What this task involves
Line by line, please look for the word "Annotation" in the following records, then copy each line you find it in.

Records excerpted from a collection
········
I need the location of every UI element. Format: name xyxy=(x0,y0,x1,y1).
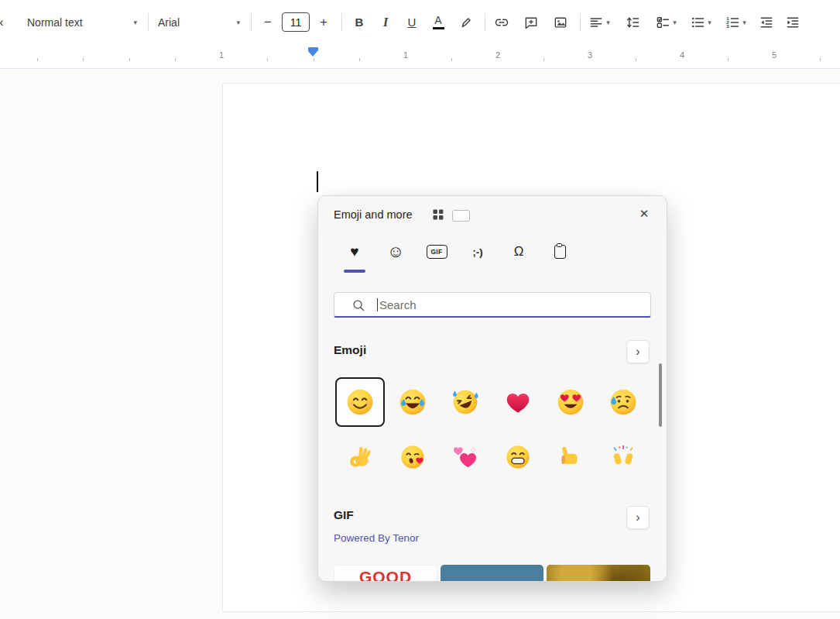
emoji-two-hearts[interactable] xyxy=(452,444,478,470)
emoji-ok-hand[interactable] xyxy=(347,444,373,470)
paragraph-style-label: Normal text xyxy=(27,16,83,29)
emoji-smiling-face[interactable] xyxy=(345,387,375,417)
ruler: 1 1 2 3 4 5 xyxy=(0,44,840,68)
gif-icon: GIF xyxy=(427,245,447,259)
font-dropdown[interactable]: Arial ▾ xyxy=(153,11,245,34)
insert-image-button[interactable] xyxy=(549,11,572,34)
gif-expand-button[interactable]: › xyxy=(626,506,650,529)
decrease-indent-icon xyxy=(759,15,774,30)
ruler-number: 2 xyxy=(493,50,502,60)
emoji-picker-panel: Emoji and more ✕ ♥ ☺ GIF ;-) Ω xyxy=(317,195,667,582)
selected-tab-indicator xyxy=(344,270,365,273)
gif-thumbnail-3[interactable] xyxy=(547,565,650,582)
font-label: Arial xyxy=(158,16,180,29)
tab-gif[interactable]: GIF xyxy=(421,238,452,266)
chevron-down-icon: ▾ xyxy=(673,19,677,26)
ruler-number: 4 xyxy=(677,50,687,60)
numbered-list-icon: 123 xyxy=(725,15,740,30)
checklist-dropdown[interactable]: ▾ xyxy=(650,11,681,34)
align-left-icon xyxy=(588,15,604,30)
ruler-number: 1 xyxy=(217,50,226,60)
tab-favorites[interactable]: ♥ xyxy=(339,238,370,266)
image-icon xyxy=(553,15,568,30)
paragraph-style-dropdown[interactable]: Normal text ▾ xyxy=(22,11,142,34)
text-color-button[interactable]: A xyxy=(427,11,449,34)
text-cursor xyxy=(317,171,318,192)
gif-section-title: GIF xyxy=(334,508,354,522)
tab-emoji[interactable]: ☺ xyxy=(380,238,411,266)
highlight-color-button[interactable] xyxy=(454,11,477,34)
underline-button[interactable]: U xyxy=(401,11,423,34)
emoji-expand-button[interactable]: › xyxy=(626,340,650,363)
chevron-right-icon: › xyxy=(636,511,639,524)
align-dropdown[interactable]: ▾ xyxy=(584,11,615,34)
link-icon xyxy=(494,15,509,30)
gif-thumbnail-text: GOOD xyxy=(359,568,412,582)
text-color-letter: A xyxy=(434,15,441,26)
decrease-font-size-button[interactable]: − xyxy=(258,11,278,34)
toolbar-separator xyxy=(251,13,252,31)
bulleted-list-dropdown[interactable]: ▾ xyxy=(685,11,716,34)
bulleted-list-icon xyxy=(690,15,705,30)
indent-marker-triangle xyxy=(308,51,317,57)
increase-indent-button[interactable] xyxy=(781,11,804,34)
numbered-list-dropdown[interactable]: 123 ▾ xyxy=(720,11,751,34)
emoji-raising-hands[interactable] xyxy=(610,444,636,470)
panel-scrollbar-thumb[interactable] xyxy=(659,363,662,427)
chevron-down-icon: ▾ xyxy=(133,19,137,26)
line-spacing-icon xyxy=(625,15,640,30)
close-button[interactable]: ✕ xyxy=(634,204,654,224)
emoji-sad-relieved[interactable] xyxy=(609,387,638,417)
insert-link-button[interactable] xyxy=(490,11,513,34)
highlighter-icon xyxy=(458,15,473,30)
ruler-number: 5 xyxy=(770,50,779,60)
kaomoji-icon: ;-) xyxy=(473,246,483,258)
font-size-input[interactable]: 11 xyxy=(282,12,310,32)
toolbar-separator xyxy=(580,13,581,31)
grid-icon xyxy=(433,209,444,220)
grid-view-button[interactable] xyxy=(431,208,445,222)
tab-symbols[interactable]: Ω xyxy=(503,238,534,266)
mini-window-button[interactable] xyxy=(452,210,470,222)
toolbar: ‹ Normal text ▾ Arial ▾ − 11 + B I U A xyxy=(0,0,840,44)
tab-clipboard[interactable] xyxy=(544,238,575,266)
indent-marker[interactable] xyxy=(308,47,318,57)
ruler-number: 1 xyxy=(401,50,410,60)
add-comment-button[interactable] xyxy=(519,11,543,34)
emoji-tears-of-joy[interactable] xyxy=(398,387,427,417)
panel-title: Emoji and more xyxy=(334,208,413,221)
search-input[interactable] xyxy=(334,293,650,316)
emoji-beaming-face[interactable] xyxy=(505,444,531,470)
toolbar-overflow-left-icon[interactable]: ‹ xyxy=(0,11,7,34)
smiley-icon: ☺ xyxy=(387,242,404,262)
chevron-down-icon: ▾ xyxy=(236,19,240,26)
toolbar-separator xyxy=(485,13,485,31)
heart-icon: ♥ xyxy=(350,243,358,260)
ruler-divider xyxy=(0,68,840,69)
increase-font-size-button[interactable]: + xyxy=(314,11,334,34)
chevron-down-icon: ▾ xyxy=(742,19,746,26)
toolbar-separator xyxy=(341,13,342,31)
tenor-attribution-link[interactable]: Powered By Tenor xyxy=(334,532,419,544)
emoji-kiss[interactable] xyxy=(399,444,426,470)
checklist-icon xyxy=(655,15,670,30)
emoji-section-title: Emoji xyxy=(334,343,366,357)
toolbar-separator xyxy=(148,13,149,31)
svg-text:3: 3 xyxy=(726,23,729,29)
add-comment-icon xyxy=(523,15,539,30)
increase-indent-icon xyxy=(785,15,801,30)
bold-button[interactable]: B xyxy=(348,11,370,34)
emoji-rofl[interactable] xyxy=(451,387,480,417)
italic-button[interactable]: I xyxy=(375,11,396,34)
symbols-icon: Ω xyxy=(514,244,524,260)
emoji-heart-eyes[interactable] xyxy=(556,387,585,417)
line-spacing-button[interactable] xyxy=(621,11,644,34)
emoji-red-heart[interactable] xyxy=(503,387,533,417)
tab-kaomoji[interactable]: ;-) xyxy=(462,238,493,266)
gif-thumbnail-2[interactable] xyxy=(441,565,543,582)
chevron-down-icon: ▾ xyxy=(606,19,610,26)
ruler-number: 3 xyxy=(585,50,595,60)
gif-thumbnail-1[interactable]: GOOD xyxy=(334,565,437,582)
decrease-indent-button[interactable] xyxy=(755,11,778,34)
emoji-thumbs-up[interactable] xyxy=(557,444,584,470)
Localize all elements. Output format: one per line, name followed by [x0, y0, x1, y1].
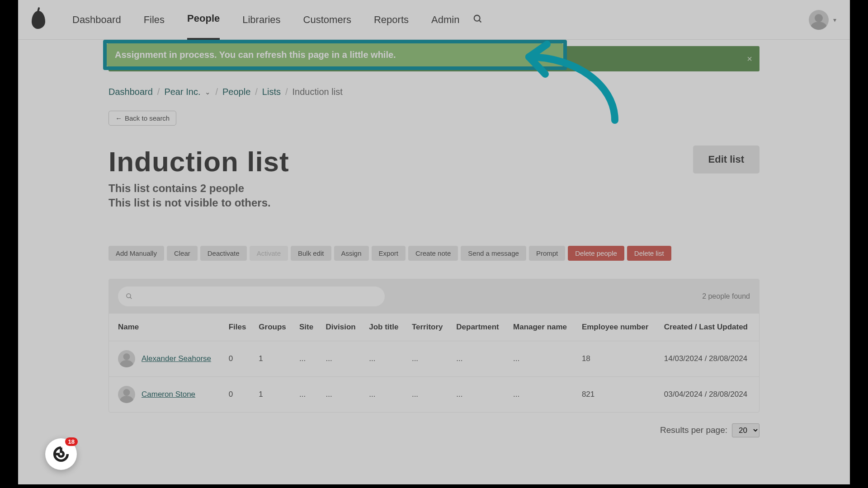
top-nav: DashboardFilesPeopleLibrariesCustomersRe… [18, 0, 850, 40]
subtitle-line: This list is not visible to others. [108, 196, 760, 210]
table-row: Alexander Seahorse01..................18… [109, 341, 759, 376]
column-header[interactable]: Territory [406, 314, 451, 341]
column-header[interactable]: Groups [253, 314, 294, 341]
subtitle-line: This list contains 2 people [108, 181, 760, 196]
svg-point-2 [127, 294, 131, 298]
create-note-button[interactable]: Create note [408, 246, 458, 261]
pear-logo-icon [32, 11, 45, 29]
name-cell: Alexander Seahorse [109, 341, 223, 376]
clear-button[interactable]: Clear [167, 246, 198, 261]
files-cell: 0 [223, 376, 254, 412]
division-cell: ... [321, 376, 364, 412]
territory-cell: ... [406, 376, 451, 412]
prompt-button[interactable]: Prompt [529, 246, 565, 261]
table-search-input[interactable] [118, 286, 385, 306]
avatar-icon [118, 350, 135, 367]
widget-logo-icon [53, 446, 69, 462]
breadcrumb-separator: / [285, 87, 288, 97]
department-cell: ... [451, 341, 508, 376]
breadcrumb-separator: / [255, 87, 258, 97]
breadcrumb-item[interactable]: Pear Inc. [164, 87, 200, 97]
help-widget-button[interactable]: 18 [45, 438, 77, 470]
breadcrumb-separator: / [157, 87, 160, 97]
breadcrumb: Dashboard/Pear Inc.⌄/People/Lists/Induct… [108, 87, 760, 97]
column-header[interactable]: Job title [363, 314, 406, 341]
nav-item-dashboard[interactable]: Dashboard [72, 0, 121, 39]
nav-item-people[interactable]: People [187, 0, 220, 40]
breadcrumb-item[interactable]: Dashboard [108, 87, 153, 97]
breadcrumb-item: Induction list [292, 87, 343, 97]
name-cell: Cameron Stone [109, 376, 223, 412]
pager: Results per page: 20 [108, 423, 760, 437]
nav-item-libraries[interactable]: Libraries [242, 0, 280, 39]
alert-message: Assignment in process. You can refresh t… [107, 43, 563, 66]
column-header[interactable]: Site [294, 314, 321, 341]
column-header[interactable]: Name [109, 314, 223, 341]
delete-people-button[interactable]: Delete people [568, 246, 624, 261]
column-header[interactable]: Manager name [508, 314, 576, 341]
close-icon[interactable]: × [747, 54, 752, 64]
add-manually-button[interactable]: Add Manually [108, 246, 164, 261]
breadcrumb-item[interactable]: Lists [262, 87, 281, 97]
action-toolbar: Add ManuallyClearDeactivateActivateBulk … [108, 246, 760, 261]
groups-cell: 1 [253, 376, 294, 412]
column-header[interactable]: Division [321, 314, 364, 341]
nav-item-admin[interactable]: Admin [431, 0, 459, 39]
column-header[interactable]: Department [451, 314, 508, 341]
search-icon[interactable] [473, 14, 483, 26]
back-button-label: Back to search [125, 114, 170, 122]
job-cell: ... [363, 376, 406, 412]
avatar-icon [118, 386, 135, 403]
nav-item-reports[interactable]: Reports [374, 0, 409, 39]
results-per-page-select[interactable]: 20 [732, 423, 760, 437]
manager-cell: ... [508, 376, 576, 412]
svg-line-1 [479, 20, 481, 22]
person-link[interactable]: Alexander Seahorse [142, 354, 211, 363]
assign-button[interactable]: Assign [334, 246, 369, 261]
nav-item-customers[interactable]: Customers [303, 0, 351, 39]
export-button[interactable]: Export [372, 246, 406, 261]
person-link[interactable]: Cameron Stone [142, 390, 195, 399]
dates-cell: 03/04/2024 / 28/08/2024 [659, 376, 759, 412]
column-header[interactable]: Created / Last Updated [659, 314, 759, 341]
pager-label: Results per page: [660, 425, 727, 435]
empno-cell: 821 [576, 376, 659, 412]
column-header[interactable]: Files [223, 314, 254, 341]
page-title: Induction list [108, 145, 289, 178]
delete-list-button[interactable]: Delete list [627, 246, 671, 261]
send-a-message-button[interactable]: Send a message [461, 246, 526, 261]
manager-cell: ... [508, 341, 576, 376]
empno-cell: 18 [576, 341, 659, 376]
highlight-frame: Assignment in process. You can refresh t… [103, 40, 567, 70]
table-row: Cameron Stone01..................82103/0… [109, 376, 759, 412]
site-cell: ... [294, 376, 321, 412]
alert-banner: × Assignment in process. You can refresh… [108, 46, 760, 71]
files-cell: 0 [223, 341, 254, 376]
groups-cell: 1 [253, 341, 294, 376]
chevron-down-icon[interactable]: ⌄ [205, 88, 211, 96]
chevron-down-icon[interactable]: ▾ [833, 16, 836, 23]
column-header[interactable]: Employee number [576, 314, 659, 341]
people-table: 2 people found NameFilesGroupsSiteDivisi… [108, 279, 760, 413]
activate-button: Activate [250, 246, 288, 261]
back-to-search-button[interactable]: ← Back to search [108, 111, 176, 126]
job-cell: ... [363, 341, 406, 376]
arrow-left-icon: ← [115, 114, 122, 122]
division-cell: ... [321, 341, 364, 376]
edit-list-button[interactable]: Edit list [693, 145, 760, 174]
results-count: 2 people found [702, 292, 750, 300]
deactivate-button[interactable]: Deactivate [200, 246, 247, 261]
dates-cell: 14/03/2024 / 28/08/2024 [659, 341, 759, 376]
site-cell: ... [294, 341, 321, 376]
bulk-edit-button[interactable]: Bulk edit [291, 246, 331, 261]
breadcrumb-item[interactable]: People [222, 87, 250, 97]
svg-point-0 [474, 15, 480, 21]
territory-cell: ... [406, 341, 451, 376]
breadcrumb-separator: / [215, 87, 218, 97]
notification-badge: 18 [65, 437, 78, 446]
svg-line-3 [130, 297, 132, 299]
department-cell: ... [451, 376, 508, 412]
nav-item-files[interactable]: Files [144, 0, 165, 39]
page-subtitle: This list contains 2 people This list is… [108, 181, 760, 211]
user-avatar-icon[interactable] [809, 10, 829, 30]
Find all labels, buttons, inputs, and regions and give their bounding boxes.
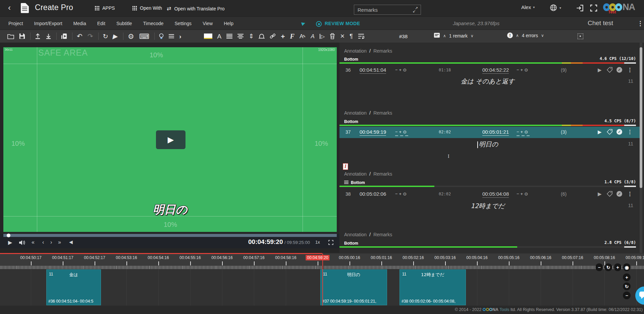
approve-check-icon[interactable]: ✓ xyxy=(616,129,622,135)
kebab-menu-icon[interactable]: ⋮ xyxy=(637,20,643,27)
video-play-button[interactable]: ▶ xyxy=(156,130,185,149)
approve-check-icon[interactable]: ✓ xyxy=(616,67,622,73)
row-kebab-icon[interactable]: ⋮ xyxy=(627,191,633,197)
start-timecode[interactable]: 00:05:02:06 xyxy=(360,191,386,198)
color-swatch-icon[interactable] xyxy=(204,34,212,39)
prev-subtitle-button[interactable]: ◀ xyxy=(69,239,73,245)
save-icon[interactable] xyxy=(19,33,25,39)
zoom-out-button[interactable]: − xyxy=(623,292,631,299)
timeline-zoom-out-button[interactable]: − xyxy=(595,263,603,271)
user-menu[interactable]: Alex ▾ xyxy=(521,4,535,10)
error-counter[interactable]: ! ∧ 4 errors ∨ xyxy=(507,33,544,38)
timeline-subtitle-block[interactable]: 1112時までだ#38 00:05:02:06- 00:05:04:08, xyxy=(399,269,466,305)
start-tc-controls[interactable]: −+⊙ xyxy=(395,191,408,196)
menu-subtitle[interactable]: Subtitle xyxy=(116,21,132,26)
subtitle-row-37-selected[interactable]: 37 00:04:59:19 −+⊙ 02:02 00:05:01:21 −+⊙… xyxy=(339,127,640,138)
tab-remarks[interactable]: Remarks xyxy=(373,171,392,177)
row-kebab-icon[interactable]: ⋮ xyxy=(627,129,633,135)
link-icon[interactable] xyxy=(270,33,276,39)
tab-annotation[interactable]: Annotation xyxy=(344,232,367,237)
playhead-line[interactable] xyxy=(322,254,323,306)
end-timecode[interactable]: 00:05:01:21 xyxy=(482,129,509,136)
menu-import-export[interactable]: Import/Export xyxy=(34,21,62,26)
row-play-icon[interactable]: ▶ xyxy=(598,67,602,73)
upload-icon[interactable] xyxy=(35,33,41,39)
start-timecode[interactable]: 00:04:59:19 xyxy=(360,129,386,136)
start-timecode[interactable]: 00:04:51:04 xyxy=(360,67,386,74)
zoom-in-button[interactable]: + xyxy=(623,273,631,281)
menu-project[interactable]: Project xyxy=(8,21,23,26)
panel-scrollbar[interactable] xyxy=(640,43,642,253)
start-tc-controls[interactable]: −+⊙ xyxy=(395,67,408,72)
row-play-icon[interactable]: ▶ xyxy=(598,129,602,135)
rewind-button[interactable]: « xyxy=(32,239,35,245)
refresh-view-button[interactable]: ↻ xyxy=(623,282,631,290)
expand-toolbar-icon[interactable]: › xyxy=(179,33,181,40)
timeline-subtitle-block[interactable]: 11金は#36 00:04:51:04- 00:04:5 xyxy=(46,269,101,305)
menu-media[interactable]: Media xyxy=(73,21,86,26)
undo-icon[interactable]: ↶ xyxy=(77,33,83,40)
volume-icon[interactable] xyxy=(19,240,25,245)
step-back-button[interactable]: ‹ xyxy=(42,239,44,245)
tag-icon[interactable] xyxy=(607,67,612,73)
playback-speed[interactable]: 1x xyxy=(315,240,320,245)
logout-icon[interactable] xyxy=(576,4,584,12)
remarks-panel[interactable]: Remarks ↗↙ xyxy=(354,5,421,15)
tab-remarks[interactable]: Remarks xyxy=(373,232,392,237)
vertical-position-icon[interactable]: ⇕ xyxy=(249,33,254,39)
refresh-icon[interactable]: ↻ xyxy=(103,33,108,40)
jet-icon[interactable]: ▶ xyxy=(301,20,306,26)
end-timecode[interactable]: 00:05:04:08 xyxy=(482,191,509,198)
end-tc-controls[interactable]: −+⊙ xyxy=(517,191,529,196)
tab-annotation[interactable]: Annotation xyxy=(344,48,367,54)
menu-help[interactable]: Help xyxy=(224,21,233,26)
delete-subtitle-icon[interactable] xyxy=(330,33,335,39)
prev-error-icon[interactable]: ∧ xyxy=(516,33,519,38)
subtitle-row-38[interactable]: 38 00:05:02:06 −+⊙ 02:02 00:05:04:08 −+⊙… xyxy=(339,189,640,199)
start-tc-controls[interactable]: −+⊙ xyxy=(395,129,408,134)
merge-bridge-icon[interactable] xyxy=(259,34,265,39)
tab-annotation[interactable]: Annotation xyxy=(344,171,367,177)
timeline[interactable]: 00:04:50:1700:04:51:1700:04:52:1700:04:5… xyxy=(0,253,644,306)
list-rows-icon[interactable] xyxy=(169,34,174,38)
send-icon[interactable]: ▶ xyxy=(112,33,119,40)
redo-icon[interactable]: ↷ xyxy=(88,33,93,40)
review-mode-label[interactable]: REVIEW MODE xyxy=(325,21,360,26)
subtitle-row-36[interactable]: 36 00:04:51:04 −+⊙ 01:18 00:04:52:22 −+⊙… xyxy=(339,65,640,75)
export-video-icon[interactable] xyxy=(61,33,67,39)
remark-counter[interactable]: ∧ 1 remark ∨ xyxy=(434,33,474,39)
bulb-icon[interactable] xyxy=(159,33,164,40)
align-justify-icon[interactable] xyxy=(226,34,232,39)
subtitle-text-36[interactable]: 金は そのあと返す xyxy=(339,77,636,86)
end-timecode[interactable]: 00:04:52:22 xyxy=(482,67,509,74)
wrap-text-icon[interactable] xyxy=(358,34,364,39)
download-icon[interactable] xyxy=(46,33,51,39)
menu-settings[interactable]: Settings xyxy=(175,21,192,26)
menu-edit[interactable]: Edit xyxy=(97,21,105,26)
row-kebab-icon[interactable]: ⋮ xyxy=(627,67,633,73)
play-from-cursor-icon[interactable]: ▷ xyxy=(320,34,325,39)
close-x-icon[interactable]: × xyxy=(340,33,344,40)
next-remark-icon[interactable]: ∨ xyxy=(471,34,474,38)
fullscreen-icon[interactable] xyxy=(590,4,598,12)
tab-annotation[interactable]: Annotation xyxy=(344,110,367,116)
pilcrow-icon[interactable]: ¶ xyxy=(350,33,353,39)
timeline-eye-button[interactable]: ◉ xyxy=(623,263,631,271)
apps-menu[interactable]: APPS xyxy=(95,5,115,11)
scrollbar-thumb[interactable] xyxy=(640,47,642,188)
open-with-menu[interactable]: Open With xyxy=(132,5,162,11)
seek-knob[interactable] xyxy=(7,234,10,237)
video-fullscreen-icon[interactable] xyxy=(328,240,334,245)
menu-timecode[interactable]: Timecode xyxy=(143,21,164,26)
font-icon[interactable]: A xyxy=(217,33,222,40)
italic-format-badge[interactable]: I xyxy=(343,163,348,170)
timeline-reset-button[interactable]: ↻ xyxy=(604,263,612,271)
tab-remarks[interactable]: Remarks xyxy=(373,48,392,54)
prev-remark-icon[interactable]: ∧ xyxy=(443,34,446,38)
subtitle-text-38[interactable]: 12時までだ xyxy=(339,202,636,210)
subtitle-text-37[interactable]: 明日の xyxy=(339,140,636,149)
playhead-timecode-label[interactable]: 00:04:59:20 xyxy=(306,255,329,260)
add-subtitle-icon[interactable]: + xyxy=(281,33,285,40)
language-menu[interactable]: ▾ xyxy=(549,4,561,12)
seek-bar[interactable] xyxy=(3,234,337,237)
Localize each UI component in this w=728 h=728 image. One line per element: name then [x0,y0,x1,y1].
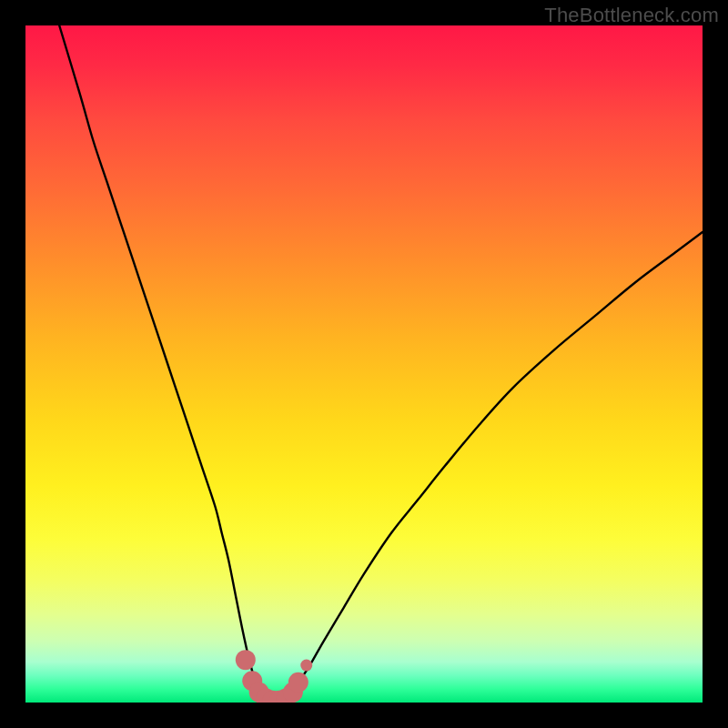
········
Answer area
tab-annotation[interactable]: Annotation xyxy=(344,232,367,237)
tab-annotation[interactable]: Annotation xyxy=(344,48,367,54)
tab-annotation[interactable]: Annotation xyxy=(344,171,367,177)
tab-annotation[interactable]: Annotation xyxy=(344,110,367,116)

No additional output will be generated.